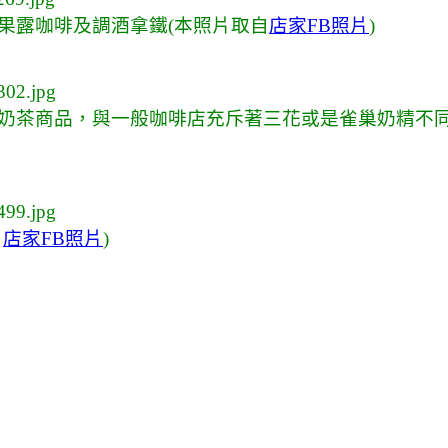
果露咖啡及調酒拿鐵
(
本
照片取自
店家FB照片
)
奶茶商品，與一般咖啡店充斥著三花或是雀巢奶精不
自
店家FB照片
)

Required work >> Every entry above needs to be copied exactly, apart from its pictures.

Answer area >>
果露咖啡及調酒拿鐵
(
本
照片取自
店家FB照片
)
奶茶商品，與一般咖啡店充斥著三花或是雀巢奶精不
自
店家FB照片
)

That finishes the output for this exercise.